Best Practices for Migrating to ASE – Should you go unicode?

Lets assume you have downloaded the SAP ASE (Adaptive Server Enterprise) Database Server engine and you are now considering for any new application work, this will be focused on the SAP ASE platform and its supporting products. 

Congratulations and welcome! 

Now we have the Database Engine decision done, we have some decisions to make regarding CPU, RAM, internal structures, etc.  In this blog and these future blog series I will be focusing on answering your questions regarding setting up the SAP ASE Server to avoid minimal hassle and tuning in the future.  We’ll make some assumptions and provide guidance for those of you who are new to this technology.  This article will provide you with the understanding on why choosing the right characer set and sort order is important.

The original problem statement

If you were in charge of a new database application, building a Custom application (referred to as a non-SAP application) and given the fact that newer SAP Applications require unicode, would you want to design something that is unicode by default?

For those of you that are new to unicode

Unicode is a universal encoded character set that enables information from any language to be stored in your Database Server using a single character set.  As the name implies, Unicode provides a unique code value for every character.  This is regardless of the platform, program, or language.  Unicode is an international character set that supports over 650 of the world’s languages, such as Japanese, Chinese, Russian, French, and German.
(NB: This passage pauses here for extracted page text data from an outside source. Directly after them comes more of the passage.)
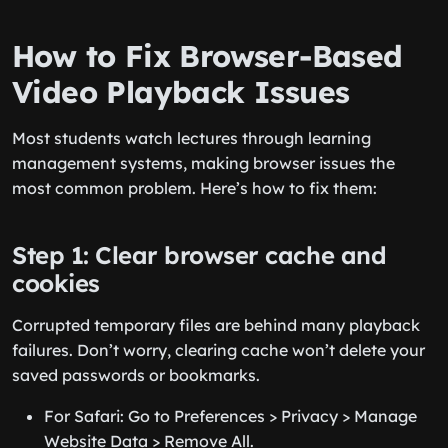
How to Fix Browser-Based
Video Playback Issues
Most students watch lectures through learning
management systems, making browser issues the
most common problem. Here’s how to fix them:
Step 1: Clear browser cache and
cookies
Corrupted temporary files are behind many playback
failures. Don’t worry, clearing cache won’t delete your
saved passwords or bookmarks.
For Safari: Go to Preferences > Privacy > Manage
Website Data > Remove All.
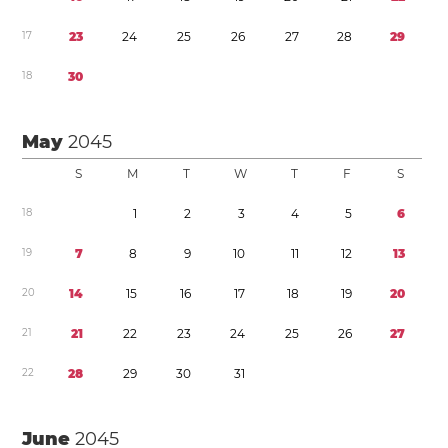
1
7
2
3
2
4
2
5
2
6
2
7
2
8
2
9
1
8
3
0
May
2045
S
M
T
W
T
F
S
1
8
1
2
3
4
5
6
1
9
7
8
9
1
0
1
1
1
2
1
3
2
0
1
4
1
5
1
6
1
7
1
8
1
9
2
0
2
1
2
1
2
2
2
3
2
4
2
5
2
6
2
7
2
2
2
8
2
9
3
0
3
1
June
2045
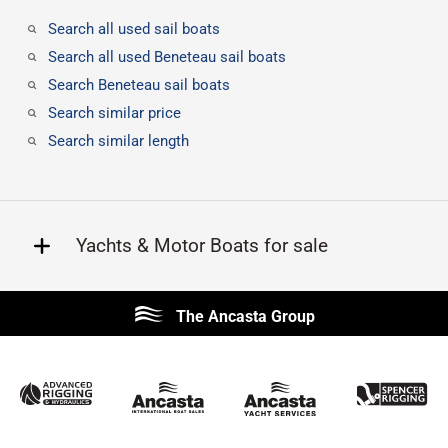
Search all used sail boats
Search all used Beneteau sail boats
Search Beneteau sail boats
Search similar price
Search similar length
Yachts & Motor Boats for sale
Beneteau
Lagoon
The Ancasta Group
Prestige
Jeanneau
McConaghy
Protector
Sunseeker
Fairline
Bluegame
Princess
Unicode allows you to mix different languages from different language groups in the same server, no matter what the platform.  

The advantages

The task of designing an application to work outside its country of origin can seem daunting. Often, programmers think that internationalizing means hard-coding dependencies based on cultural and linguistic conventions for just one country.  A better approach is to write an internationalized application: that is, one that examines the local computing environment to determine what language to use and loads files containing language-specific information at runtime.  When you use an internationalized application, a single application can be deployed in all countries. This has several advantages:

  • You write and maintain one application.
  • The application can be deployed, without change, in new countries as needed. You need only supply the correct localization files.
  • All sites can expect standard features and behavior.

Technical drill down

SAP Sybase ASE supported Unicode in the form of three datatypes: unichar, univarchar, and unitext. These datatypes store data in the UTF-16 encoding of Unicode.   The character set model used by ASE is based on a single, configurable, server-wide character set. All data stored in Adaptive Server, using any of the character datatypes (char, varchar, nchar, nvarchar, and text), is interpreted as being in this character set. Sort orders are defined using this character set, as are language modules—collections of server messages translated into local languages.
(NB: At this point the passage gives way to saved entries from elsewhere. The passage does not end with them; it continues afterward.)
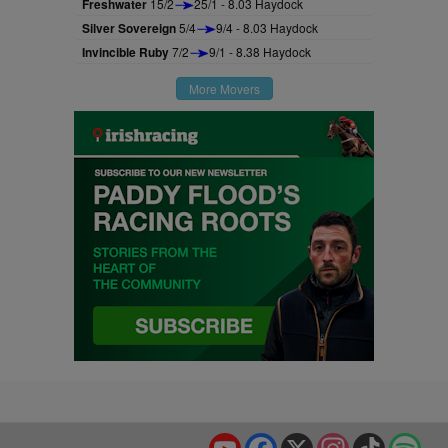
Freshwater
15/2
25/1 - 8.03 Haydock
Silver Sovereign
5/4
9/4 - 8.03 Haydock
Invincible Ruby
7/2
9/1 - 8.38 Haydock
More Movers
YouTube
Facebook
X
Instagram
TikTok
Spo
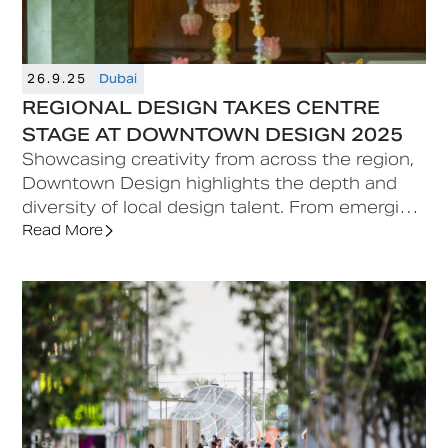
26.9.25
Dubai
REGIONAL DESIGN TAKES CENTRE
STAGE AT DOWNTOWN DESIGN 2025
Showcasing creativity from across the region,
Downtown Design highlights the depth and
diversity of local design talent. From emerging
studios to established names or curated
Read More
exhibits, the fair celebrates the cultural
richness, craftsmanship, and contemporary
vision contributing to the region’s design
scene.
The character set model used by Adaptive Server is based on a single, configurable, server-wide character set. All data stored in Adaptive Server, using any of the character datatypes is interpreted as being in this character set.   Sort orders are defined using this character set, as are language modules—collections of server messages translated into local languages.

When you initially install or configure your server, you must specify a default character set for the ASE Server. The default character set is the character set in which the server stores and manipulates data.  Each ASE server can have only one default character set.

By default, the ASE  installation tool assumes that the native character set of the platform operating system is the server’s default character set.   If you want to go unicode, this is the spot in the installation where you need to change it.   For example, if you are installing the server on IBM RS/6000 running AIX, and you select one of the Western European languages to install, the installation tool assumes the default character set to be ISO 8859-1.  If you are installing a Unicode server, select UTF–8 as your default character set.  The key is to look for the “UTF” in the drop down list of choices.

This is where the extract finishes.